The hisses and pops and crackles of true white-noise samples are all statistically independent of one another. This holds no matter how close the noise samples are in time. That means the frequency spectrum of white noise is flat across the entire spectrum. Such a process does not exist because it would require infinite energy. That has not stopped generations of scientists and engineers from assuming that white noise contaminates measured signals and communications. 

Real noise samples are not independent. They correlate to some degree. Even the thermal noise that bedevils electronic circuits and radar devices has only an approximately flat frequency spectrum and then over only part of the spectrum. Real noise does not have a flat spectrum. Nor does it have infinite energy. So real noise is colored pink or brown or some other strained color metaphor that depends on how far the correlation reaches among the noise samples. Real noise is not and cannot be white.

A revealing problem is that there are few tests for statistical independence. Most tests tell at most whether two variables (not the data itself) are independent. And most scientists would be hard pressed to name even them. 

So the overwhelming common practice is simply to assume that sampled events are independent. Just assume that the data is white. Just assume that the data are not only from the same probability distribution but that the data are statistically independent. An easy justification for this is that almost everyone else does it and it's in the textbooks. This assumption has to be one of the most widespread instances of groupthink in all of science.

The reason we so often assume statistical independence is not its real-world accuracy. We assume statistical independence because of its armchair appeal: It makes the math easy. It often makes the intractable tractable.  

Statistical independence splits compound probabilities into products of individual probabilities. (Then often a logarithm converts the probability product into a sum because it is easier still to work with sums than products). And it is far easier to lecture would-be gamblers that successive coin flips are independent than to conduct the fairly extensive experiments with conditional probabilities required to factually establish such a remarkable property. That holds because in general a compound or joint probability always splits into a product of conditional probabilities. The so-called multiplication rule guarantees this factorization. Independence further reduces the conditional probabilities to unconditional ones. Removing the conditioning removes the statistical dependency. 

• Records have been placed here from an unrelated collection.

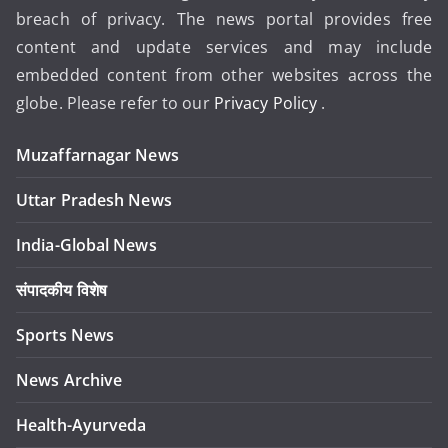
breach of privacy. The news portal provides free
content and update services and may include
embedded content from other websites across the
globe. Please refer to our
Privacy Policy
.
Muzaffarnagar News
Uttar Pradesh News
India-Global News
संपादकीय विशेष
Sports News
News Archive
Health-Ayurveda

Andrei Markov made the first great advance over independence or whiteness when he studied events that statistically depend on only the immediate past. That was over a century ago. 

We still wrestle with the math of such Markov chains and find surprises. The Google search algorithm rests in large part on finding the equilibrium eigenvector of a finite Markov chain. The search model assumes that Internet surfers jump at random from web page to web page much as a frog hops from lily pad to lily pad. The jumps and hops are not statistically independent. But they are probabilistic. The next web page you choose depends on the page you are now looking at. Real web surfing may well involve probabilistic dependencies that reach back to several visited web sites. It is a good bet that the human mind is not a Markov process. Yet relaxing independence to even one-step or two-step Markov dependency has proven a powerful way to model diverse streams of data from molecular diffusion to speech translation.

It takes work to go beyond the simple Markov property where the future depends only the present and not on the past. But we have ever more powerful computers that do just such work. And many more insights will surely come from the brains of motivated theoreticians. Giving up the crutch of statistical independence can only spur more such results.

Science needs to take seriously its favorite answer: It depends.